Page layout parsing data
= = = =
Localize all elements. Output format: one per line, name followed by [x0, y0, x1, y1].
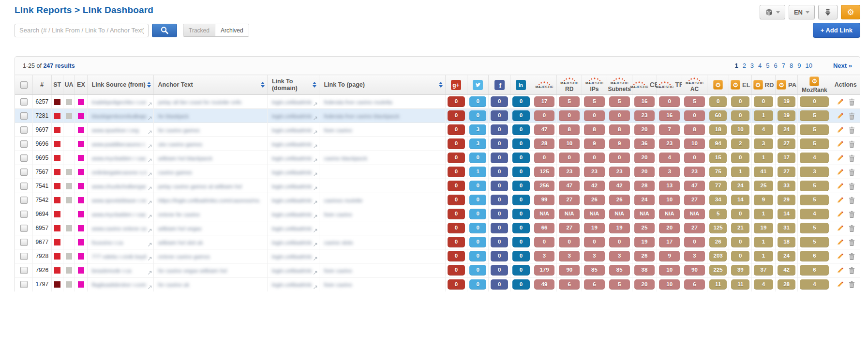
external-link-icon[interactable] [148, 214, 152, 220]
delete-button[interactable] [849, 126, 855, 134]
row-checkbox[interactable] [20, 154, 28, 162]
edit-button[interactable] [837, 183, 844, 190]
language-button[interactable]: EN [789, 5, 815, 19]
page-link-4[interactable]: 4 [758, 62, 762, 69]
sort-icon[interactable] [147, 82, 151, 88]
tracked-tab[interactable]: Tracked [183, 24, 215, 36]
external-link-icon[interactable] [148, 115, 152, 122]
external-link-icon[interactable] [148, 284, 152, 291]
page-link-8[interactable]: 8 [790, 62, 793, 69]
edit-button[interactable] [837, 253, 844, 260]
edit-button[interactable] [837, 211, 844, 218]
external-link-icon[interactable] [313, 129, 317, 136]
external-link-icon[interactable] [148, 228, 152, 234]
edit-button[interactable] [837, 168, 844, 176]
sort-icon[interactable] [439, 82, 443, 88]
page-link-9[interactable]: 9 [797, 62, 801, 69]
edit-button[interactable] [837, 140, 844, 148]
page-link-3[interactable]: 3 [750, 62, 754, 69]
edit-button[interactable] [837, 267, 844, 274]
col-link-to-page[interactable]: Link To (page) [319, 75, 446, 95]
row-checkbox[interactable] [20, 267, 28, 274]
col-anchor-text[interactable]: Anchor Text [153, 75, 267, 95]
external-link-icon[interactable] [148, 185, 152, 192]
external-link-icon[interactable] [313, 228, 317, 234]
external-link-icon[interactable] [148, 101, 152, 108]
add-link-button[interactable]: + Add Link [813, 23, 860, 38]
delete-button[interactable] [849, 197, 855, 204]
row-checkbox[interactable] [20, 197, 28, 204]
settings-button[interactable]: ⚙ [841, 5, 860, 19]
page-link-5[interactable]: 5 [766, 62, 769, 69]
next-page-link[interactable]: Next » [833, 62, 852, 69]
edit-button[interactable] [837, 98, 844, 106]
edit-button[interactable] [837, 225, 844, 232]
row-checkbox[interactable] [20, 281, 28, 288]
delete-button[interactable] [849, 154, 855, 162]
external-link-icon[interactable] [148, 256, 152, 262]
edit-button[interactable] [837, 197, 844, 204]
page-link-6[interactable]: 6 [774, 62, 778, 69]
sort-icon[interactable] [261, 82, 265, 88]
external-link-icon[interactable] [148, 270, 152, 276]
delete-button[interactable] [849, 239, 855, 246]
row-checkbox[interactable] [20, 140, 28, 148]
page-link-2[interactable]: 2 [743, 62, 746, 69]
edit-button[interactable] [837, 112, 844, 120]
external-link-icon[interactable] [148, 242, 152, 248]
delete-button[interactable] [849, 225, 855, 232]
delete-button[interactable] [849, 211, 855, 218]
external-link-icon[interactable] [313, 284, 317, 291]
external-link-icon[interactable] [313, 171, 317, 178]
bulk-actions-button[interactable] [760, 5, 785, 19]
delete-button[interactable] [849, 281, 855, 288]
page-link-1[interactable]: 1 [734, 62, 738, 69]
delete-button[interactable] [849, 253, 855, 260]
delete-button[interactable] [849, 183, 855, 190]
download-button[interactable] [818, 5, 838, 19]
page-link-7[interactable]: 7 [782, 62, 785, 69]
external-link-icon[interactable] [148, 157, 152, 164]
edit-button[interactable] [837, 126, 844, 134]
row-checkbox[interactable] [20, 253, 28, 260]
row-checkbox[interactable] [20, 168, 28, 176]
external-link-icon[interactable] [313, 143, 317, 150]
majestic-metric: N/A [609, 209, 630, 219]
row-checkbox[interactable] [20, 225, 28, 232]
external-link-icon[interactable] [148, 129, 152, 136]
external-link-icon[interactable] [313, 270, 317, 276]
external-link-icon[interactable] [313, 214, 317, 220]
delete-button[interactable] [849, 112, 855, 120]
row-checkbox[interactable] [20, 239, 28, 246]
external-link-icon[interactable] [313, 185, 317, 192]
delete-button[interactable] [849, 98, 855, 106]
col-link-to-domain[interactable]: Link To (domain) [267, 75, 319, 95]
external-link-icon[interactable] [313, 199, 317, 206]
page-link-10[interactable]: 10 [806, 62, 812, 69]
external-link-icon[interactable] [313, 256, 317, 262]
delete-button[interactable] [849, 267, 855, 274]
edit-button[interactable] [837, 239, 844, 246]
row-checkbox[interactable] [20, 98, 28, 106]
search-button[interactable] [152, 24, 177, 37]
external-link-icon[interactable] [313, 115, 317, 122]
external-link-icon[interactable] [313, 101, 317, 108]
delete-button[interactable] [849, 140, 855, 148]
edit-button[interactable] [837, 281, 844, 288]
row-checkbox[interactable] [20, 211, 28, 218]
archived-tab[interactable]: Archived [215, 24, 249, 36]
external-link-icon[interactable] [148, 199, 152, 206]
row-checkbox[interactable] [20, 126, 28, 134]
external-link-icon[interactable] [148, 143, 152, 150]
sort-icon[interactable] [313, 82, 316, 88]
edit-button[interactable] [837, 154, 844, 162]
select-all-checkbox[interactable] [20, 81, 28, 89]
search-input[interactable] [15, 24, 149, 37]
col-link-source[interactable]: Link Source (from) [87, 75, 153, 95]
external-link-icon[interactable] [148, 171, 152, 178]
row-checkbox[interactable] [20, 183, 28, 190]
row-checkbox[interactable] [20, 112, 28, 120]
delete-button[interactable] [849, 168, 855, 176]
external-link-icon[interactable] [313, 157, 317, 164]
external-link-icon[interactable] [313, 242, 317, 248]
= = = =
- _EXERCISE REQUIREMENTS_:
Tally the lines above containing "sort". Number only.

- _RESPONSE BELOW_:
4